Principle:Speechbrain Speechbrain HyperPyYAML Configuration
| Field | Value |
|---|---|
| Principle Name | HyperPyYAML_Configuration |
| Description | Declarative configuration system that instantiates Python objects directly from YAML using special tags |
| Domains | Configuration, Experiment_Management |
| Knowledge Sources | HyperPyYAML docs, SpeechBrain docs |
| Related Implementation | Implementation:Speechbrain_Speechbrain_Load_Hyperpyyaml |
Overview
HyperPyYAML is a configuration system that extends standard YAML with special tags that allow YAML files to directly instantiate Python objects, reference other YAML values, and call functions.
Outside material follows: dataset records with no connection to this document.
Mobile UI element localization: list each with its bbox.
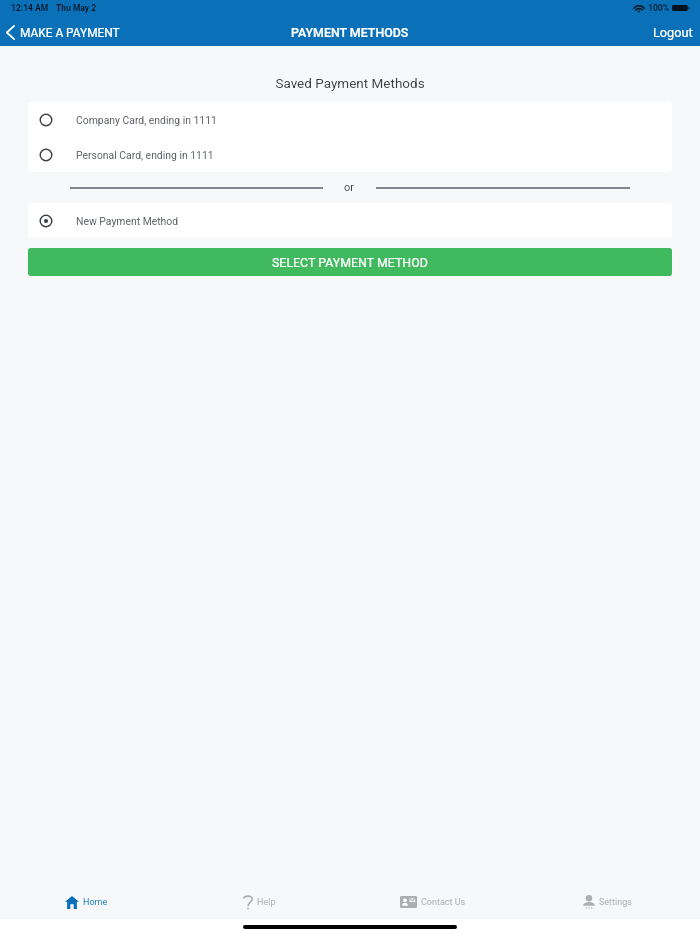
staticText: or <box>344 181 355 194</box>
staticText: Logout <box>653 25 693 40</box>
staticText: PAYMENT METHODS <box>291 25 409 40</box>
staticText: New Payment Method <box>76 215 179 227</box>
button[interactable]: Logout <box>645 21 700 44</box>
button[interactable]: Home <box>0 885 173 919</box>
staticText: Saved Payment Methods <box>0 75 700 91</box>
button[interactable]: Help <box>173 885 346 919</box>
staticText: Contact Us <box>421 897 466 908</box>
button[interactable]: Contact Us <box>346 885 520 919</box>
staticText: MAKE A PAYMENT <box>20 26 120 40</box>
button[interactable]: Company Card, ending in 1111 <box>28 102 672 137</box>
other: Back <box>6 25 15 40</box>
staticText: 100% <box>648 3 669 13</box>
button[interactable]: SELECT PAYMENT METHOD <box>28 248 672 276</box>
staticText: Company Card, ending in 1111 <box>76 114 217 126</box>
staticText: Help <box>257 897 276 908</box>
staticText: 12:14 AM <box>11 3 49 13</box>
button[interactable]: Settings <box>520 885 694 919</box>
staticText: SELECT PAYMENT METHOD <box>272 255 428 270</box>
button[interactable]: New Payment Method <box>28 203 672 238</box>
staticText: Settings <box>599 897 632 908</box>
button[interactable]: Back <box>0 21 126 44</box>
staticText: Home <box>83 897 108 908</box>
button[interactable]: Personal Card, ending in 1111 <box>28 137 672 172</box>
staticText: Thu May 2 <box>56 3 97 13</box>
staticText: Personal Card, ending in 1111 <box>76 149 214 161</box>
This eliminates the gap between configuration and code by making the configuration file itself a declarative specification of the entire experiment setup -- including model architectures, optimizers, schedulers, loss functions, and data processing components.
Theoretical Foundation
In deep learning experiment management, there is a fundamental tension between flexibility (the ability to easily change any aspect of an experiment) and reproducibility (the ability to exactly recreate an experiment). Traditional approaches fall into two camps:
- Code-centric -- all configuration is hard-coded, making changes require code modifications
- Config-centric -- configuration files specify hyperparameters, but object construction still happens in code
HyperPyYAML takes the config-centric approach to its logical extreme: the configuration file itself specifies which classes to instantiate and how to construct them. This means that:
- The training script becomes a generic loop with minimal experiment-specific code
- The YAML file is the single source of truth for the entire experiment
- Changing the model architecture, optimizer, or any other component requires only editing the YAML file
- Command-line overrides allow systematic hyperparameter sweeps without code changes
Special Tags
HyperPyYAML extends YAML with several special tags:
!new: -- Object Instantiation
Creates a new instance of a Python class. Constructor arguments are specified as nested YAML keys.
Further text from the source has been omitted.